ASSIGNMENT:
Of all the entries below, retype only the lines from the one with "Outline anything matching" through the one with "Here is an image. Segment: right", exactly as they appear.

Source records
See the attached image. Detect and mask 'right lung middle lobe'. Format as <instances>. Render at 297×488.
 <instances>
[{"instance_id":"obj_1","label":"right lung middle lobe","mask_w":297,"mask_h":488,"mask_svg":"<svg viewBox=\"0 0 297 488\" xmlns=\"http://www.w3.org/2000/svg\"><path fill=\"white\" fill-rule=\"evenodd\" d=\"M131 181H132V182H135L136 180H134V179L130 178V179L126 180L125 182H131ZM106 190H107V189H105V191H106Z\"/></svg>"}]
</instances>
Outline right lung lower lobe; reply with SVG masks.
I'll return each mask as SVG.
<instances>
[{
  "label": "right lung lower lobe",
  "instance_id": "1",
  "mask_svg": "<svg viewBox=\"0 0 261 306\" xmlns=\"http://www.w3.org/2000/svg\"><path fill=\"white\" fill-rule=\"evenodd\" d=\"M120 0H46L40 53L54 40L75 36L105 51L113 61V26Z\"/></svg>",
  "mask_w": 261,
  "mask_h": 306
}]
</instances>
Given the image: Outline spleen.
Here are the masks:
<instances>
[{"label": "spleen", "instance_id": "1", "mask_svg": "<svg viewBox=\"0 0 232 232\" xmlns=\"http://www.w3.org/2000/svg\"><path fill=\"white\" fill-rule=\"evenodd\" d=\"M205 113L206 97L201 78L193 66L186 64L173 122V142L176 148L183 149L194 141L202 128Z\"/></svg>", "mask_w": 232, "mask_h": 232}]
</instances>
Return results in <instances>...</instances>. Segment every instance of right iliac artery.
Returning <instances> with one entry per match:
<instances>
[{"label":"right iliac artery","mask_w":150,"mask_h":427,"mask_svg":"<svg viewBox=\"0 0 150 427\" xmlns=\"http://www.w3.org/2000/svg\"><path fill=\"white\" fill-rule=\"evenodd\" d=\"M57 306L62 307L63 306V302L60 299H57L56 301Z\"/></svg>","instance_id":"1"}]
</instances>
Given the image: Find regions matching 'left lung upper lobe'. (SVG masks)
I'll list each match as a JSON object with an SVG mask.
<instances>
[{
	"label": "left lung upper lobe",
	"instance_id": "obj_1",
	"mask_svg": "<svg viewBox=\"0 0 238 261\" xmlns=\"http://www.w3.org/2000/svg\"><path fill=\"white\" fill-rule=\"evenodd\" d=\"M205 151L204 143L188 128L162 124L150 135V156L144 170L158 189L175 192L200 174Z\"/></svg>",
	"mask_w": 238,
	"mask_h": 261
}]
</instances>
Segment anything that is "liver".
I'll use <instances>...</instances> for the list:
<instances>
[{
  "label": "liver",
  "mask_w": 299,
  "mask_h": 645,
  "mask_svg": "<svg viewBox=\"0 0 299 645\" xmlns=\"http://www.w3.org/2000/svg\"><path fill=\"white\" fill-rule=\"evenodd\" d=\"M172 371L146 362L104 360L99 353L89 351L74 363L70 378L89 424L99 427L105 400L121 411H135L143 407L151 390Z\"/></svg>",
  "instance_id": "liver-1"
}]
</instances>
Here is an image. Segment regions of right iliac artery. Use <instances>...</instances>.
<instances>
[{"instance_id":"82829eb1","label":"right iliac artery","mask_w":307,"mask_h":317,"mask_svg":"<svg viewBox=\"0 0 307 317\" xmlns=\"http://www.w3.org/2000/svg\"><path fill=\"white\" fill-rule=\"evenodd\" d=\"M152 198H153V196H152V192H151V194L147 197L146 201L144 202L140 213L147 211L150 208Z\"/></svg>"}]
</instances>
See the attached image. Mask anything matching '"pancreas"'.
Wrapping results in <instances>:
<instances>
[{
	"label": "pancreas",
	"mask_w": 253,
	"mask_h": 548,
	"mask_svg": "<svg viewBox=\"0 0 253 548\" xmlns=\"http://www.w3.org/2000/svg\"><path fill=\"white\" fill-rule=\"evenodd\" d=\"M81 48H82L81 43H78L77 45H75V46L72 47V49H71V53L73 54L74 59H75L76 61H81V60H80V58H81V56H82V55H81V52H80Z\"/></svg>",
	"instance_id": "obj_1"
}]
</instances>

==

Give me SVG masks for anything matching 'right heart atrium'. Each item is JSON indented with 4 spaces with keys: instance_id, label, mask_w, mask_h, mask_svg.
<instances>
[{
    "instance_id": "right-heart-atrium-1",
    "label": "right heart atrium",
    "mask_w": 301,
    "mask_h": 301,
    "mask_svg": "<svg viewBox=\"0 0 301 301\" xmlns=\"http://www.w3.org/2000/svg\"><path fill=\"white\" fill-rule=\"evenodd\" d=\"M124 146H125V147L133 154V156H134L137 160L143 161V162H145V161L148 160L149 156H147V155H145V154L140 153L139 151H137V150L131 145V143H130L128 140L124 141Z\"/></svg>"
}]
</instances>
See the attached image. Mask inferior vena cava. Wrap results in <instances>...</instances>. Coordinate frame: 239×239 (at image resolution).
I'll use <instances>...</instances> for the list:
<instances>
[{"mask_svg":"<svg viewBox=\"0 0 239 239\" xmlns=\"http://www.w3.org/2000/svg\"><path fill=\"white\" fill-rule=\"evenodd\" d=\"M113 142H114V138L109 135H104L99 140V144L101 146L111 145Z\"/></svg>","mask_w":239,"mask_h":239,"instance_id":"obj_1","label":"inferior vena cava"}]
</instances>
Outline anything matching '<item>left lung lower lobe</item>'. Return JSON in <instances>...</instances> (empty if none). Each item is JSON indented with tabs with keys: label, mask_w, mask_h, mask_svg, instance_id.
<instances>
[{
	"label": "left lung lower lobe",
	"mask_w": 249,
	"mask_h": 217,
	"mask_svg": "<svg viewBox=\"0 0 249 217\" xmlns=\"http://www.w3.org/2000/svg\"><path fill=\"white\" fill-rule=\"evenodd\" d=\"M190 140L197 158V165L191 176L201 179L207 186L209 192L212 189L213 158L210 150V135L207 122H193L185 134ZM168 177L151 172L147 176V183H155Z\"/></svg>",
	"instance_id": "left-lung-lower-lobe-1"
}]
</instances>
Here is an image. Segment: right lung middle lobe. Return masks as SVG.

ANSWER TO THE PROBLEM:
Outline anything matching '<item>left lung lower lobe</item>'. Return JSON in <instances>...</instances> (empty if none). Each item is JSON indented with tabs with keys: label, mask_w, mask_h, mask_svg, instance_id.
<instances>
[{
	"label": "left lung lower lobe",
	"mask_w": 249,
	"mask_h": 217,
	"mask_svg": "<svg viewBox=\"0 0 249 217\" xmlns=\"http://www.w3.org/2000/svg\"><path fill=\"white\" fill-rule=\"evenodd\" d=\"M190 140L197 158V165L191 176L201 179L207 186L209 192L212 189L213 158L210 150V135L207 122H193L185 134ZM168 177L151 172L147 176V183H155Z\"/></svg>",
	"instance_id": "left-lung-lower-lobe-1"
}]
</instances>
Here is an image. Segment: right lung middle lobe. Return masks as SVG.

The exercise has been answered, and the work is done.